THE TASK:
Without the pictures, copy all of the data exactly.

DATA BELOW:
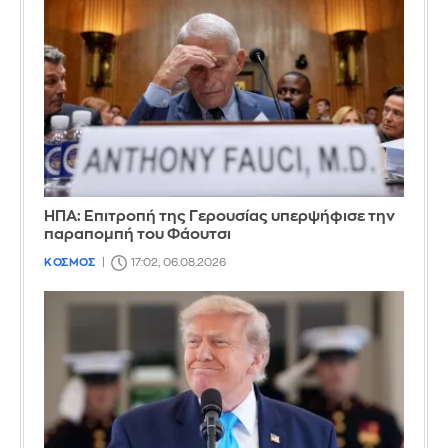
ΗΠΑ: Επιτροπή της Γερουσίας υπερψήφισε την
παραπομπή του Φάουτσι
ΚΟΣΜΟΣ
17:02, 06.08.2026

OUTPUT BELOW:
ΗΠΑ: Επιτροπή της Γερουσίας υπερψήφισε την
παραπομπή του Φάουτσι
ΚΟΣΜΟΣ
17:02, 06.08.2026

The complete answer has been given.